In the past decade, most assets delivered strong returns, largely on the back of easy monetary policy, which encouraged above-trend economic growth and prompted risk asset prices to respond positively. But the past year has seen several global economic shocks, as Russia’s invasion of Ukraine sent inflation spiraling and caused energy prices to spike.
In 2023, insurance investors should plan for much more economic and market uncertainty as deglobalization trends gather pace and central banks try to lower inflation while also trying to avoid pushing their countries into recession.
It can be difficult for many insurance companies to capture the fabled alpha – where an investor gets higher returns than a benchmark or target – amid short-lived market dislocations, because of their relatively lengthy governance procedures. Often, by the time an insurer vets an investment idea, has it signed off and finally acts on it, the opportunity has already gone.
It can be difficult for many insurance companies to capture the fabled alpha amid short-lived market dislocations, because of their relatively lengthy governance procedures.
In March 2020, Covid fears pushed high yield credit spreads to historically wide levels, but once the US Federal Reserve announced that it would help backstop the US economy, high-yield spreads snapped back at a rapid clip.
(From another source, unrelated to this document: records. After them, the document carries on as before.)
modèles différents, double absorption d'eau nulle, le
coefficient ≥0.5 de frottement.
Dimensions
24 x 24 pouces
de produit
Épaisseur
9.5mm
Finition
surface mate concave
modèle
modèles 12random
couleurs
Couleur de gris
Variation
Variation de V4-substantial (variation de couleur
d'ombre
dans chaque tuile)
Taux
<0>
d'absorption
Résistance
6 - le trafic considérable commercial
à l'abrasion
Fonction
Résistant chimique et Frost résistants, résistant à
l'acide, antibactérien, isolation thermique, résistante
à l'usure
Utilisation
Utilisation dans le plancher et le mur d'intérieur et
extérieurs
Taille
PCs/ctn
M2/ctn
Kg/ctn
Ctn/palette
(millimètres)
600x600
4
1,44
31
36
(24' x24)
Given the current macroeconomic backdrop, with less market consensus around outcomes, it will become much more important for insurers’ investment managers to be able to adjust their exposures quickly.
The good news is that while insurers should brace themselves for higher volatility and unpredictability, we believe today’s market landscape is ripe for active management in 2023. This is not to say that every major sell-off will offer an attractive opportunity; that assessment still must be made on a case-by-case basis, using good, old-fashioned fundamental research.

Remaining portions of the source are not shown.